Dr Nilesh Gujar said the MMR vaccine would give heterogenous protection to children.

"The MMR vaccine will give heterogenous protection to kids till a Covid-19 vaccine is made available. Those who have not been fully vaccinated or received a single dose must get inoculated so that they are protected against measles and also might get some protection against Covid-19," Dr Nilesh Gujar told IndiaToday.


The news bodes well for India since the measles vaccine has been part of the country's routine immunisation programme for the past 35 years. In India, the first dose of measles vaccine is given at 9-12 months of age and the second dose at 16-24 months of age.

The study was conducted on 548 children between the age of 1 to 17. They were split into two groups -- those who had tested positive for Covid-19 through RT-PCR tests and those who were not.

All participants in the study had received Oral Polio Virus (OPV) and all except one had received Bacillus CalmetteGuerin vaccines.

"Measles Containing Vaccines (MCVs) reduced incidence of laboratory-confirmed SARS-CoV-2 infection in children. Number of symptomatic cases were also lower in the vaccinated group compared to the unvaccinated group," the study found. "Age and sex did not influence the protection provided by MCVs," it further stated.


The study lays credence to the hypothesis by several researchers that children may be protected against SARS-CoV-2 infection by "non-specific immunity" provided by live-attenuated vaccines like measles and BCG.

So far, the impact of the Covid-19 pandemic has been milder in the paediatric population than in adults. However, children can be important carriers for transmission of the virus, the researchers noted.
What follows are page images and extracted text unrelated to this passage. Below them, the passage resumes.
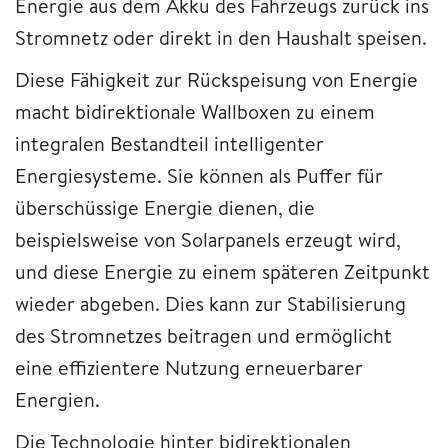
Energie aus dem Akku des Fahrzeugs zurück ins
Stromnetz oder direkt in den Haushalt speisen.
Diese Fähigkeit zur Rückspeisung von Energie
macht bidirektionale Wallboxen zu einem
integralen Bestandteil intelligenter
Energiesysteme. Sie können als Puffer für
überschüssige Energie dienen, die
beispielsweise von Solarpanels erzeugt wird,
und diese Energie zu einem späteren Zeitpunkt
wieder abgeben. Dies kann zur Stabilisierung
des Stromnetzes beitragen und ermöglicht
eine effizientere Nutzung erneuerbarer
Energien.
Die Technologie hinter bidirektionalen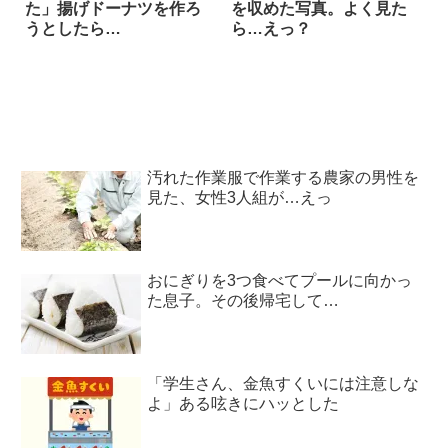
た」揚げドーナツを作ろ
を収めた写真。よく見た
うとしたら…
ら…えっ？
汚れた作業服で作業する農家の男性を
見た、女性3人組が…えっ
おにぎりを3つ食べてプールに向かっ
た息子。その後帰宅して…
「学生さん、金魚すくいには注意しな
よ」ある呟きにハッとした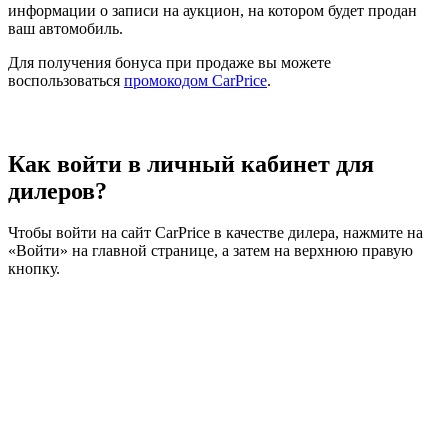
информации о записи на аукцион, на котором будет продан
ваш автомобиль.
Для получения бонуса при продаже вы можете
воспользоваться
промокодом CarPrice
.
Как войти в личный кабинет для
дилеров?
Чтобы войти на сайт CarPrice в качестве дилера, нажмите на
«Войти» на главной странице, а затем на верхнюю правую
кнопку.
Till now, only the Covid-19 vaccine manufactured by Pfizer has been approved for use on children. The vaccine is not available in India yet. In India, Zydus Cadila and Bharat Biotech are conducting clinical trials of their vaccines on children.

In March, the journal mBio reported that researchers from Ohio State University had developed a new Covid-19 vaccine candidate, called rMeV-preS, using a measles vaccine. The gene of a key protein is encased in a measles vaccine and delivered into the body.